Saved entries
◆ ◆ ◆ ◆ ◆ ◆ ◆

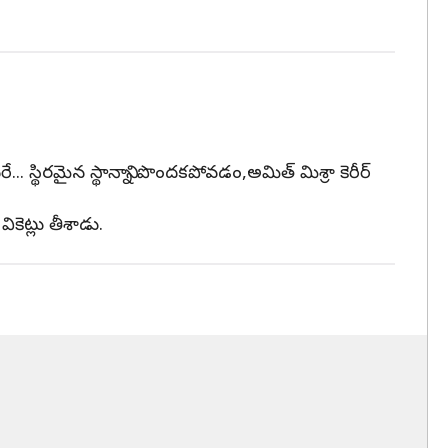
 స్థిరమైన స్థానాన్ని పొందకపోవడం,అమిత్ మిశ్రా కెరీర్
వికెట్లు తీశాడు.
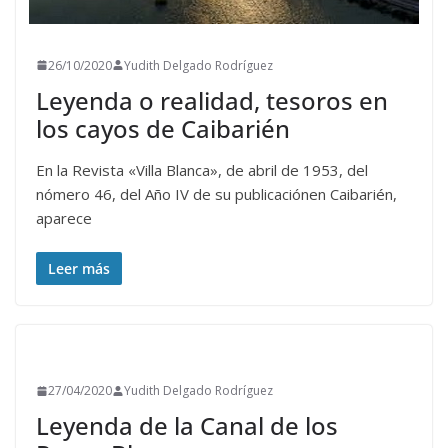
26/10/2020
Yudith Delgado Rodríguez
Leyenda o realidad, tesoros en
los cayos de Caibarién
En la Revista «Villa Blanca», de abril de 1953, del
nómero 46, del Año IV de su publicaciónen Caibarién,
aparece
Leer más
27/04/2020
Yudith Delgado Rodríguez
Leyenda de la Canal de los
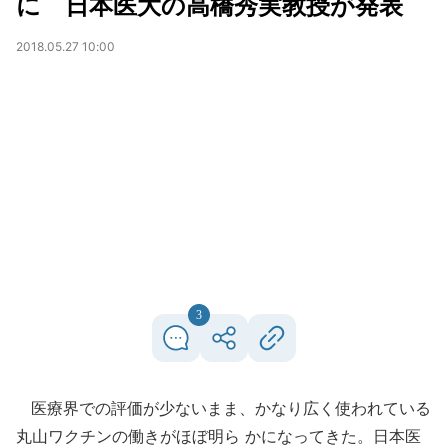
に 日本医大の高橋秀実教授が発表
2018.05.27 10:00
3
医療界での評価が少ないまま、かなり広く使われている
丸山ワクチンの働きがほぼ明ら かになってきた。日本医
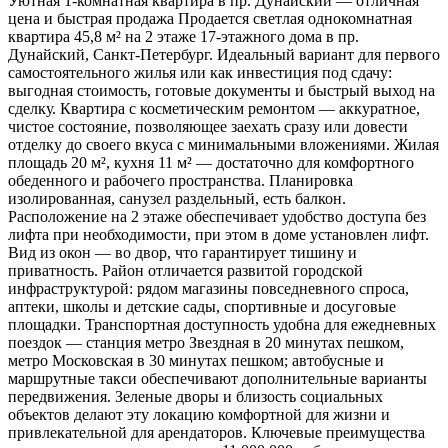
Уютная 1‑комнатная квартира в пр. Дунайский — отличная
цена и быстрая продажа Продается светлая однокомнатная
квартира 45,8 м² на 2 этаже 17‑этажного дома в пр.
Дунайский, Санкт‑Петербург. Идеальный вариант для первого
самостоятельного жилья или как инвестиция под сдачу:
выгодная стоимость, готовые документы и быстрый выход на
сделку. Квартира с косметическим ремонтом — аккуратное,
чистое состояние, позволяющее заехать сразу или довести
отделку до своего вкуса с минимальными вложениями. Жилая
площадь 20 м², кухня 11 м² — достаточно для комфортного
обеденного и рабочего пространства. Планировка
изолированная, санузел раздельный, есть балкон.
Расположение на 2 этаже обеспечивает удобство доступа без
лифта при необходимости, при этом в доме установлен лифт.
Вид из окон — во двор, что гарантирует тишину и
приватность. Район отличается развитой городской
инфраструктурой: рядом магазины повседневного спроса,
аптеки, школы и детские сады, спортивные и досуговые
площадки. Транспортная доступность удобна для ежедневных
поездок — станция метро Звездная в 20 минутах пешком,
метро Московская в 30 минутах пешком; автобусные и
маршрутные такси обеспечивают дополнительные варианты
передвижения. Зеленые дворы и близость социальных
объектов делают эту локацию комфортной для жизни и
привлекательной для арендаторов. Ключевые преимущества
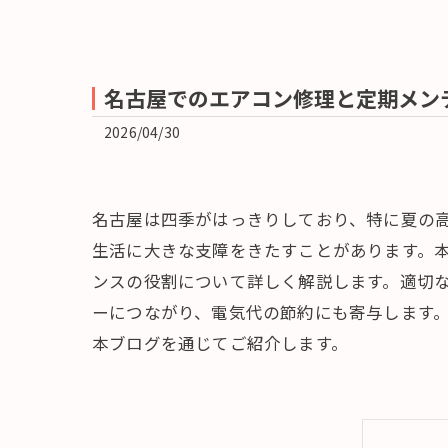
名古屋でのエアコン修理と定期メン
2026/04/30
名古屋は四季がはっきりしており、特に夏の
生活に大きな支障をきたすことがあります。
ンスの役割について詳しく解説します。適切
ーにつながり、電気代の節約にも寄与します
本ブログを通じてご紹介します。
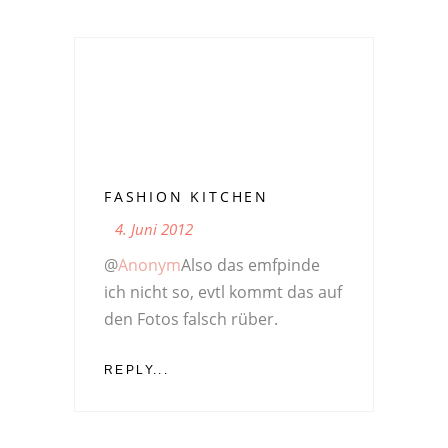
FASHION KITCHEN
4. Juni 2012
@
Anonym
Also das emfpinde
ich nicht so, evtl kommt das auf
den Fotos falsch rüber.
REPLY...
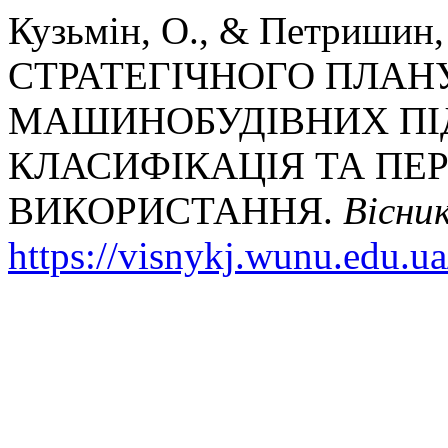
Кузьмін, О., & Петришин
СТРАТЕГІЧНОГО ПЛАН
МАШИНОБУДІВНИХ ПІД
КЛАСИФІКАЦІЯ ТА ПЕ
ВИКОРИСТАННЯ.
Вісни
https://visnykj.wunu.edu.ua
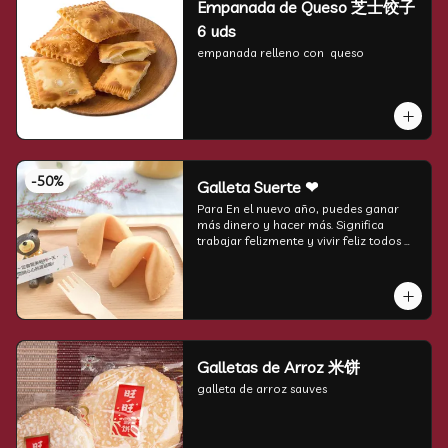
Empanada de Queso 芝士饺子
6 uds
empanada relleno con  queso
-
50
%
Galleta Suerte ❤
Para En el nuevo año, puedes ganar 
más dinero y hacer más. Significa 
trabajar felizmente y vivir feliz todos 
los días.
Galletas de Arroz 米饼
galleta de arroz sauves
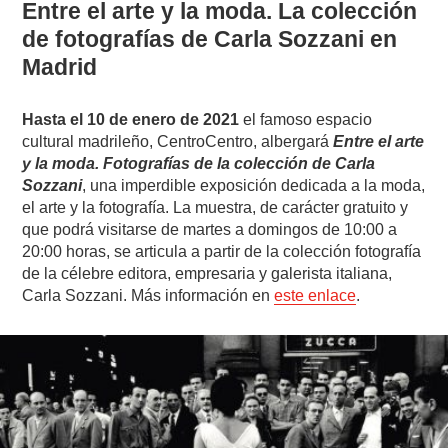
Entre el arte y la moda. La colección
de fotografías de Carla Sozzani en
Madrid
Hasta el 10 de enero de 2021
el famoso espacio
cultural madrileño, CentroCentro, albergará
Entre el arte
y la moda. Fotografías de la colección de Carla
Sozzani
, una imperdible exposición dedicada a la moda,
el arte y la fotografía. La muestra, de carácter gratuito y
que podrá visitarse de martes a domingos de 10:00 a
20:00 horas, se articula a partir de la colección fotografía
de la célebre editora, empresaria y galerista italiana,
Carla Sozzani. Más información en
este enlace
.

◆ ◆ ◆ ◆ ◆ ◆ ◆

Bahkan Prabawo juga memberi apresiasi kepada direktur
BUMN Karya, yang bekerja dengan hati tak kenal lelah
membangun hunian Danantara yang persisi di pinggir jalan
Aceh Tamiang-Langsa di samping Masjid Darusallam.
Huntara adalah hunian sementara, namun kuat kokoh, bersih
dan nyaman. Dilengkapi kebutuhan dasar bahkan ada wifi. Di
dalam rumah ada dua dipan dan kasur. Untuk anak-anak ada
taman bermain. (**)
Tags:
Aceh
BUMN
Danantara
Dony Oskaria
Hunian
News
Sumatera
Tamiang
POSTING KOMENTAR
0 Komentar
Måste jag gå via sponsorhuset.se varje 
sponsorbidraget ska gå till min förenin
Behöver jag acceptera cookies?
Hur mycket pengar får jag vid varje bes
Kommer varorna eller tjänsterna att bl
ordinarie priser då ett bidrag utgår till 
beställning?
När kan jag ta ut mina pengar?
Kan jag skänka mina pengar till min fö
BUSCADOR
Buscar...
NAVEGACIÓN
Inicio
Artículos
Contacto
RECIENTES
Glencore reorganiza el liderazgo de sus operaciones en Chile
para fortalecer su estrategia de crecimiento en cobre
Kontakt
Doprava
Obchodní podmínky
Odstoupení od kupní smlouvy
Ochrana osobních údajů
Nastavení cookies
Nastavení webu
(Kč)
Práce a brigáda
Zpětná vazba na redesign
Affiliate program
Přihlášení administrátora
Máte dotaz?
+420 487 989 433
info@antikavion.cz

◆ ◆ ◆ ◆ ◆ ◆ ◆

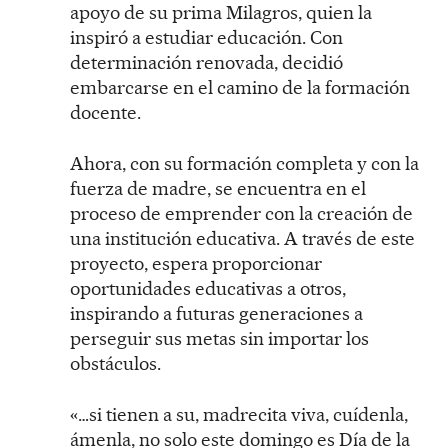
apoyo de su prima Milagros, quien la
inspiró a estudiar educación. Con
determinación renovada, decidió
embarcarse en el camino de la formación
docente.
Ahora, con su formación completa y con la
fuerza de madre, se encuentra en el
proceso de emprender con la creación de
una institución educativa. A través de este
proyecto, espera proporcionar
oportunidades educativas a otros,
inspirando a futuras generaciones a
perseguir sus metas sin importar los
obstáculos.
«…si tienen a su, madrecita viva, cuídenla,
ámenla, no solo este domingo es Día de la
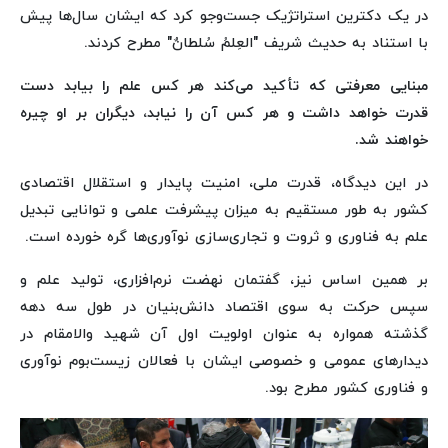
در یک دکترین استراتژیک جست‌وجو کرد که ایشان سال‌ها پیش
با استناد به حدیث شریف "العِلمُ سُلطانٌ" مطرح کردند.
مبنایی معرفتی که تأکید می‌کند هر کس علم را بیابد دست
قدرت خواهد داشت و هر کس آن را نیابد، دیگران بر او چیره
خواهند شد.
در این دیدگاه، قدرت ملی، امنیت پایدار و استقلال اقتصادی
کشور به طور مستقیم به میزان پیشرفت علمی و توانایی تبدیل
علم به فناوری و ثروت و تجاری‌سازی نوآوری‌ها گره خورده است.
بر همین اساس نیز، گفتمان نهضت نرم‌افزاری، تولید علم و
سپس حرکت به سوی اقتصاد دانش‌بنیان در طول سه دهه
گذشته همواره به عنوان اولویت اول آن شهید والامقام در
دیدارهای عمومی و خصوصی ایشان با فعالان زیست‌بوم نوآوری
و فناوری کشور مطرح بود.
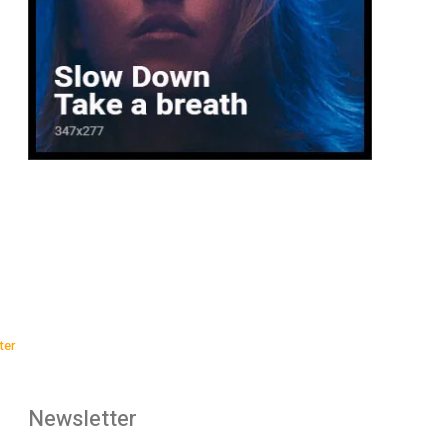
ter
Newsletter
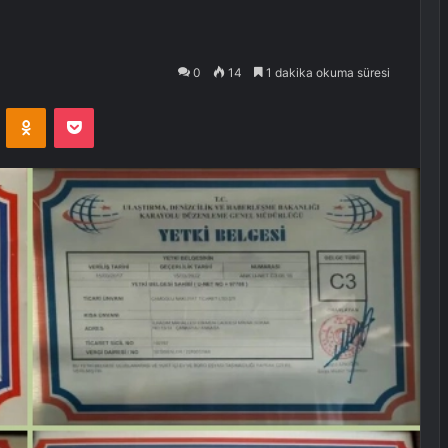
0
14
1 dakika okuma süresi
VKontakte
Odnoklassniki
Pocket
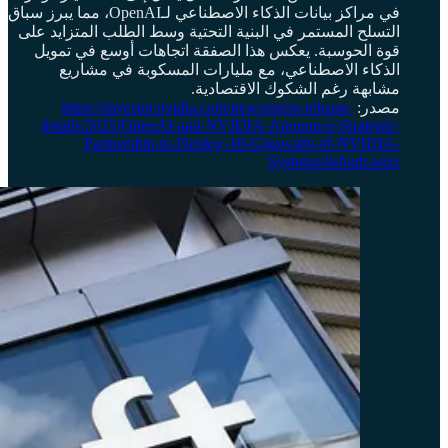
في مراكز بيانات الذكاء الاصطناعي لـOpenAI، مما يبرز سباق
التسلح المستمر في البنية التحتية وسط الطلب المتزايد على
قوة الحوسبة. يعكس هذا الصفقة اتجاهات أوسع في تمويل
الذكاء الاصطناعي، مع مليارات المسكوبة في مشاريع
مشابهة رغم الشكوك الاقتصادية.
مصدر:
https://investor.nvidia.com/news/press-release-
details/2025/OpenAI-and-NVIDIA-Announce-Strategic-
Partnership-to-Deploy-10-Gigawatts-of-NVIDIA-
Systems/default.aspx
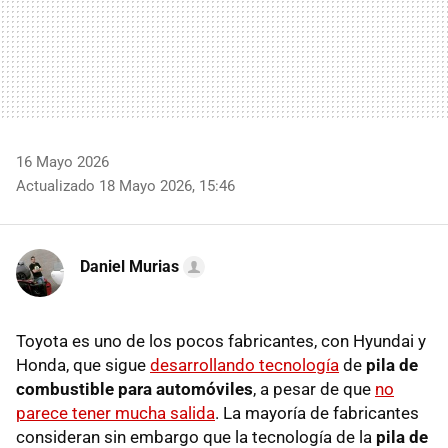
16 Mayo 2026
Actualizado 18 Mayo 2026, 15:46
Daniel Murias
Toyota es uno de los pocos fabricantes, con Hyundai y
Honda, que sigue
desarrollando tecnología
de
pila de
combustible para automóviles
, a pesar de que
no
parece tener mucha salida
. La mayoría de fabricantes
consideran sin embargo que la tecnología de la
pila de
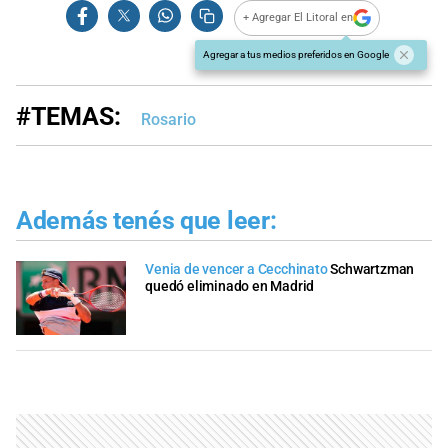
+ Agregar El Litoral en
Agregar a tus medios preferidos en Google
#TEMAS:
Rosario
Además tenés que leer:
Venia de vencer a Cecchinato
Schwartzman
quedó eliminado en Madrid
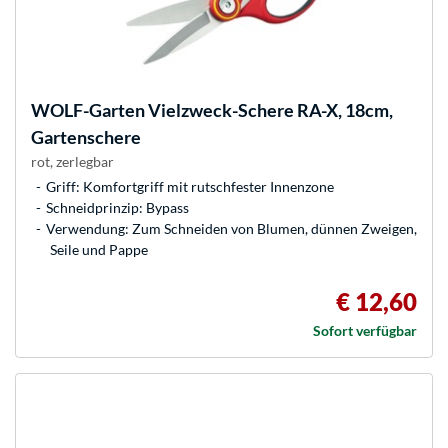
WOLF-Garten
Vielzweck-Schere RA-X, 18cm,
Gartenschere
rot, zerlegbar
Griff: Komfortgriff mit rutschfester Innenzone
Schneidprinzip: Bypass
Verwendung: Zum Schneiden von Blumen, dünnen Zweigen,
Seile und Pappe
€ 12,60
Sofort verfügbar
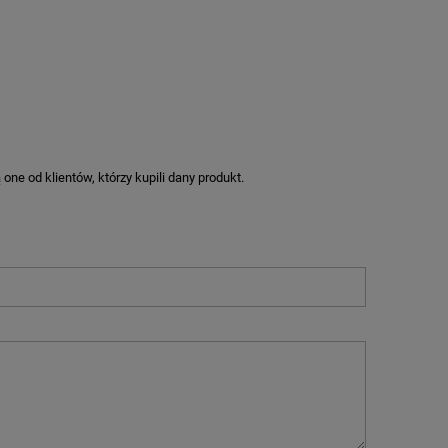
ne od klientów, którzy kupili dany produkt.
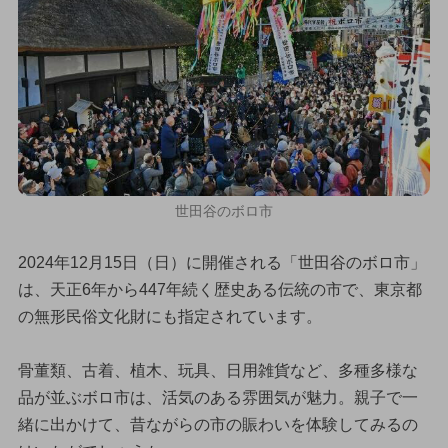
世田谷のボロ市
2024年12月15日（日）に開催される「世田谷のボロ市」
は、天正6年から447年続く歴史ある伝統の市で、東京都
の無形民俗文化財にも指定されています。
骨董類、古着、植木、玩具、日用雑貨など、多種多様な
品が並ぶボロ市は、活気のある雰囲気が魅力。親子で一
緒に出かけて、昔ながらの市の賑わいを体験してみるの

◆ ◆ ◆ ◆ ◆ ◆ ◆

## TASK DIRECTIONS
Extract the part of the records that opens with the line containing "Además tenés que" and closes with the line containing "緒に出かけて、昔ながらの市の賑わいを体験してみるの". Take only those lines, exactly, and no pictures.

## REPLY TO THE EXERCISE
Además tenés que leer:
Venia de vencer a Cecchinato
Schwartzman
quedó eliminado en Madrid
WOLF-Garten
Vielzweck-Schere RA-X, 18cm,
Gartenschere
rot, zerlegbar
Griff: Komfortgriff mit rutschfester Innenzone
Schneidprinzip: Bypass
Verwendung: Zum Schneiden von Blumen, dünnen Zweigen,
Seile und Pappe
€ 12,60
Sofort verfügbar
ne od klientów, którzy kupili dany produkt.
世田谷のボロ市
2024年12月15日（日）に開催される「世田谷のボロ市」
は、天正6年から447年続く歴史ある伝統の市で、東京都
の無形民俗文化財にも指定されています。
骨董類、古着、植木、玩具、日用雑貨など、多種多様な
品が並ぶボロ市は、活気のある雰囲気が魅力。親子で一
緒に出かけて、昔ながらの市の賑わいを体験してみるの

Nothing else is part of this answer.